Federal employees will receive back pay as part of the agreement. Most employees should be expect to receive their two missed paychecks by the end of the week. Government contractors may or may not receive missed pay depending on the nature of their contract. States or grantees that helped fill the gap during the shutdown can expect to be reimbursed.

Conference Committee

As part of the agreement, the House and Senate will convene a conference committee to work out a deal on FY 2019 Homeland Security spending, including the fate of the Administration’s demand for $5.7 billion for border wall construction, which is spending Congressional Democrats have long opposed.

Pay-Go

Under the Pay-As-You-Go Act of 2010 (PL 111-139), the White House Office of Management and Budget (OMB)  is supposed to issue a report within 14 days after the end of a Congressional session outlining whether enacted laws added to the deficit over five or 10 years. If so, then the OMB has to implement across-the-board cuts to any programs not exempt from the statute, to eliminate the excess.

Routinely, since the 2010 law was enacted, Congress has simply decreed that certain pricey provisions will not be added. For example, Congress removed the impact of the $1.5 trillion, 10-year tax cuts from the OMB’s calculations as part the 2017 stopgap appropriations bill both were signed into law the same day.

The stopgap spending bill includes provisions delaying roughly $800 million in spending cuts, mainly (about 90 percent) impacting Medicare.

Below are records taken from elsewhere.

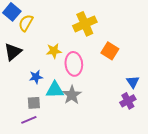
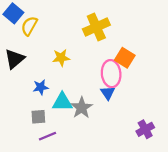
pink ellipse: (74, 64) -> (111, 74), moved
blue triangle: (133, 82) -> (108, 93), moved
purple cross: (128, 101) -> (145, 129), moved
purple line: (29, 120) -> (47, 136), moved

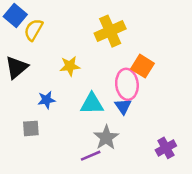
cyan triangle: (62, 102) -> (92, 104), moved
gray star: (82, 108) -> (106, 138), moved
gray square: (38, 117) -> (31, 128), moved
purple line: (47, 136) -> (91, 156), moved

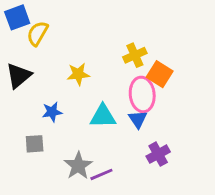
blue square: (15, 15) -> (17, 17), turned 30
yellow cross: (110, 31) -> (135, 55), moved, size x0.7
gray star: (106, 138) -> (78, 166), moved
purple cross: (166, 148) -> (158, 154), moved

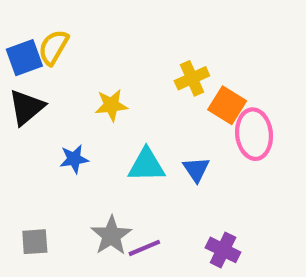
blue square: (17, 17) -> (24, 58), moved
pink ellipse: (142, 94) -> (254, 134), moved
gray square: (35, 144) -> (35, 242), moved
purple cross: (158, 154) -> (223, 250), moved, turned -35

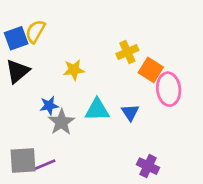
gray star: (111, 236) -> (61, 122), moved
gray square: (35, 242) -> (23, 161), size x1.5
purple line: (144, 248) -> (45, 165), moved

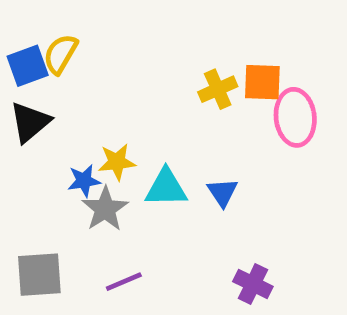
yellow star: (74, 70) -> (117, 162), moved
orange square: (151, 70) -> (262, 82), moved, turned -30
pink ellipse: (169, 89) -> (295, 117), moved
purple line: (45, 165) -> (124, 282), moved

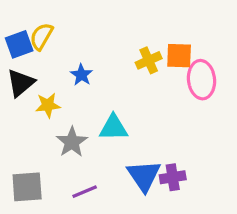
yellow star: (117, 162) -> (48, 105), moved
blue star: (84, 181) -> (81, 75), moved, turned -30
blue triangle: (222, 192) -> (144, 176), moved, size x1.6
purple cross: (253, 284) -> (173, 177), moved, turned -35

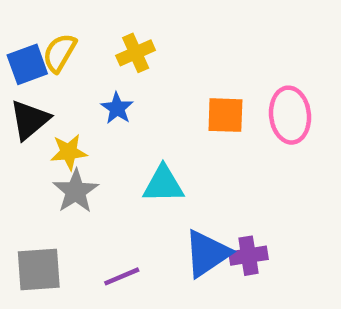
orange square: (179, 56) -> (225, 115), moved
yellow cross: (149, 60) -> (136, 53), moved
gray star: (72, 142) -> (76, 191), moved
blue triangle: (144, 176) -> (207, 253), turned 30

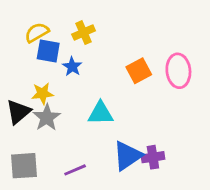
yellow semicircle: (60, 53) -> (37, 33), turned 30
blue square: (27, 64) -> (48, 51), moved, turned 30
orange square: (225, 115) -> (139, 71), turned -30
black triangle: (30, 120) -> (18, 112), moved

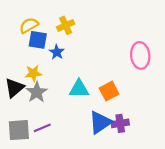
orange square: (139, 71) -> (109, 91), moved
purple line: (75, 170) -> (42, 128), moved

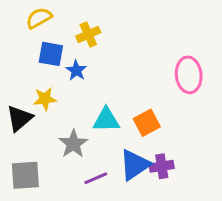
yellow semicircle: (29, 25) -> (39, 18), moved
gray star: (37, 92) -> (73, 144), moved
purple line: (42, 128) -> (96, 178), moved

Because Congress did not act in time, the OMB should have had to implement the cuts, but the shutdown delayed implementation.

That Pay-Go “debit” will pop up again next year unless Congress eliminates it once again on any FY 2019 final package. A House-passed, $271.8 billion package (HR 648) of six appropriations measures would have wipe out the scorecard’s existing debit, so only future legislation increasing deficits would count for the OMB’s calculations.